* **RECORDS SUPPLIED**:
____

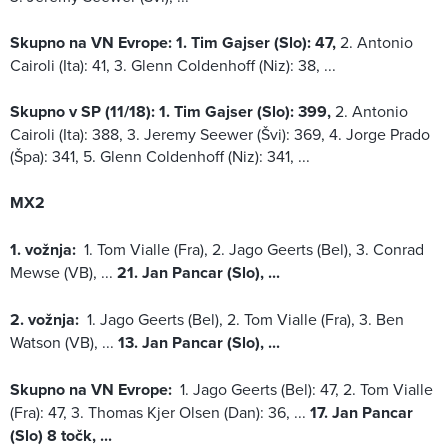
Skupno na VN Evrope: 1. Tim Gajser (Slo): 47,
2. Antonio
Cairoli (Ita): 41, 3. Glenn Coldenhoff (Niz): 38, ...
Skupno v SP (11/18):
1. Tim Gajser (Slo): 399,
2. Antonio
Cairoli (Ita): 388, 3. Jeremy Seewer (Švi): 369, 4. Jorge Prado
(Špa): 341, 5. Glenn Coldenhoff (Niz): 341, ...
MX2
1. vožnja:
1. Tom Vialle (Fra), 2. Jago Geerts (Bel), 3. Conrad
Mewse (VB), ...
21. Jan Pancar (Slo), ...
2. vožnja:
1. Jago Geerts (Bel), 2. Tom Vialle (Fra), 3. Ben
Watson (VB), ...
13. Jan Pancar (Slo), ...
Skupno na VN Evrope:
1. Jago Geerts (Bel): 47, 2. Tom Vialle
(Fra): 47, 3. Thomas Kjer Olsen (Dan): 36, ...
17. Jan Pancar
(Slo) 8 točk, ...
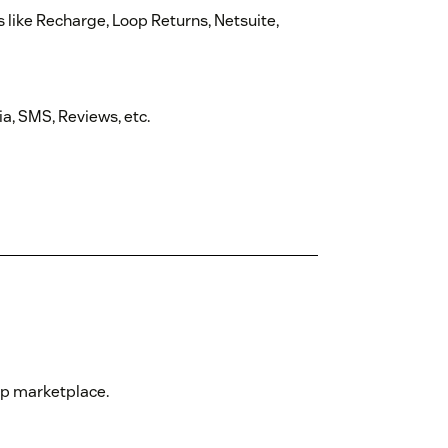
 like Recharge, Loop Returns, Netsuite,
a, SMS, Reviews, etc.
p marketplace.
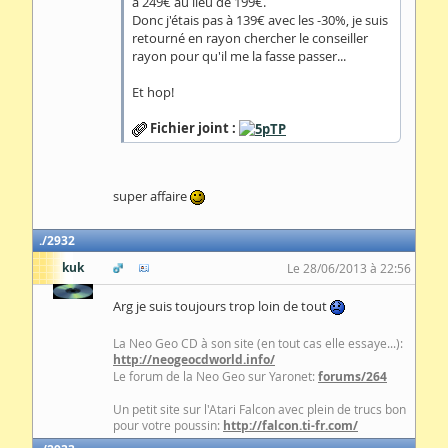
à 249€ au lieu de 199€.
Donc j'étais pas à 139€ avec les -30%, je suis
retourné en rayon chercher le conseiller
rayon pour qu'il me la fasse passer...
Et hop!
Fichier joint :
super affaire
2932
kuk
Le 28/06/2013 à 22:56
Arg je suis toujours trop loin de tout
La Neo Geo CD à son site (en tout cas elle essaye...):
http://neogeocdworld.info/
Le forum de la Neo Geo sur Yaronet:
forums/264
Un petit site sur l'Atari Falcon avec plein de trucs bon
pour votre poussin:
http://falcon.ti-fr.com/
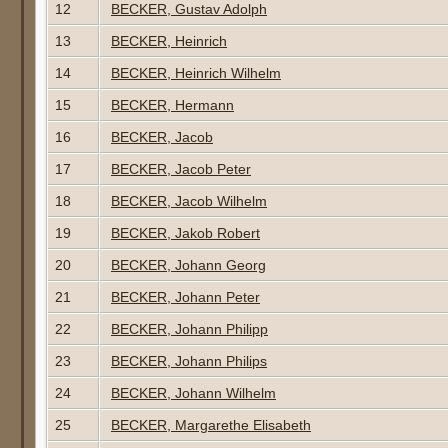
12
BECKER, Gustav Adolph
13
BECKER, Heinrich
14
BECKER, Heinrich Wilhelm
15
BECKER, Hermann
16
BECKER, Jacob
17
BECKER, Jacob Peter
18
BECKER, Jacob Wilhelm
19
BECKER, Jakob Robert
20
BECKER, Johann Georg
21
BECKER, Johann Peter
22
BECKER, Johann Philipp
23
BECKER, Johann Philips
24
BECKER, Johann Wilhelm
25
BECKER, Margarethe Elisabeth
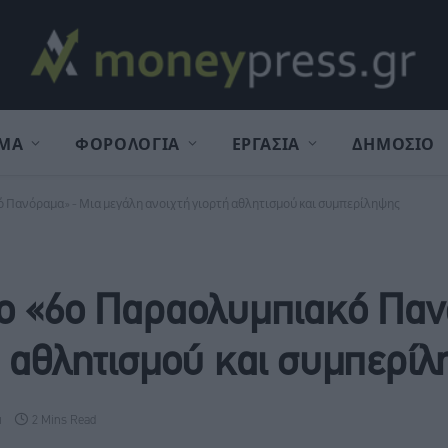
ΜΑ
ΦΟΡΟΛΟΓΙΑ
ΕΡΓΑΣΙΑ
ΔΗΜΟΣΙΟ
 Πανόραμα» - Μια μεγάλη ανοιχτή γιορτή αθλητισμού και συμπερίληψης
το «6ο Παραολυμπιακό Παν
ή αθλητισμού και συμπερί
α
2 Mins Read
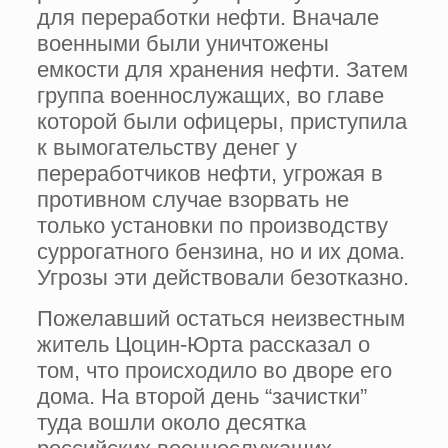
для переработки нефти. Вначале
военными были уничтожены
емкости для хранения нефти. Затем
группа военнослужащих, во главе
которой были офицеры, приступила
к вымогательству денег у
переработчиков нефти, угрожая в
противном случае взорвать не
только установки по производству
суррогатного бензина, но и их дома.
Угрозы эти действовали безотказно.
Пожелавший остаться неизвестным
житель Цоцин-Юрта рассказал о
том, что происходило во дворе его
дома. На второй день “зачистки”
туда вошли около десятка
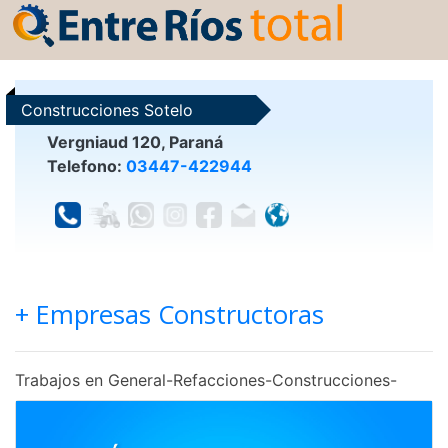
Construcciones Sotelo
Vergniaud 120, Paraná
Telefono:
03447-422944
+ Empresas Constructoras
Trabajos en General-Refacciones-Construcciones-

____

* **ASSIGNMENT**: Transcribe all records verbatim, no pictures.

* **OUTPUT**:
Skupno na VN Evrope: 1. Tim Gajser (Slo): 47,
2. Antonio
Cairoli (Ita): 41, 3. Glenn Coldenhoff (Niz): 38, ...
Skupno v SP (11/18):
1. Tim Gajser (Slo): 399,
2. Antonio
Cairoli (Ita): 388, 3. Jeremy Seewer (Švi): 369, 4. Jorge Prado
(Špa): 341, 5. Glenn Coldenhoff (Niz): 341, ...
MX2
1. vožnja:
1. Tom Vialle (Fra), 2. Jago Geerts (Bel), 3. Conrad
Mewse (VB), ...
21. Jan Pancar (Slo), ...
2. vožnja:
1. Jago Geerts (Bel), 2. Tom Vialle (Fra), 3. Ben
Watson (VB), ...
13. Jan Pancar (Slo), ...
Skupno na VN Evrope:
1. Jago Geerts (Bel): 47, 2. Tom Vialle
(Fra): 47, 3. Thomas Kjer Olsen (Dan): 36, ...
17. Jan Pancar
(Slo) 8 točk, ...
 like Recharge, Loop Returns, Netsuite,
a, SMS, Reviews, etc.
p marketplace.
à 249€ au lieu de 199€.
Donc j'étais pas à 139€ avec les -30%, je suis
retourné en rayon chercher le conseiller
rayon pour qu'il me la fasse passer...
Et hop!
Fichier joint :
super affaire
2932
kuk
Le 28/06/2013 à 22:56
Arg je suis toujours trop loin de tout
La Neo Geo CD à son site (en tout cas elle essaye...):
http://neogeocdworld.info/
Le forum de la Neo Geo sur Yaronet:
forums/264
Un petit site sur l'Atari Falcon avec plein de trucs bon
pour votre poussin:
http://falcon.ti-fr.com/
12
BECKER, Gustav Adolph
13
BECKER, Heinrich
14
BECKER, Heinrich Wilhelm
15
BECKER, Hermann
16
BECKER, Jacob
17
BECKER, Jacob Peter
18
BECKER, Jacob Wilhelm
19
BECKER, Jakob Robert
20
BECKER, Johann Georg
21
BECKER, Johann Peter
22
BECKER, Johann Philipp
23
BECKER, Johann Philips
24
BECKER, Johann Wilhelm
25
BECKER, Margarethe Elisabeth
ΜΑ
ΦΟΡΟΛΟΓΙΑ
ΕΡΓΑΣΙΑ
ΔΗΜΟΣΙΟ
 Πανόραμα» - Μια μεγάλη ανοιχτή γιορτή αθλητισμού και συμπερίληψης
το «6ο Παραολυμπιακό Παν
ή αθλητισμού και συμπερί
α
2 Mins Read
для переработки нефти. Вначале
военными были уничтожены
емкости для хранения нефти. Затем
группа военнослужащих, во главе
которой были офицеры, приступила
к вымогательству денег у
переработчиков нефти, угрожая в
противном случае взорвать не
только установки по производству
суррогатного бензина, но и их дома.
Угрозы эти действовали безотказно.
Пожелавший остаться неизвестным
житель Цоцин-Юрта рассказал о
том, что происходило во дворе его
дома. На второй день “зачистки”
туда вошли около десятка
Construcciones Sotelo
Vergniaud 120, Paraná
Telefono:
03447-422944
+ Empresas Constructoras
Trabajos en General-Refacciones-Construcciones-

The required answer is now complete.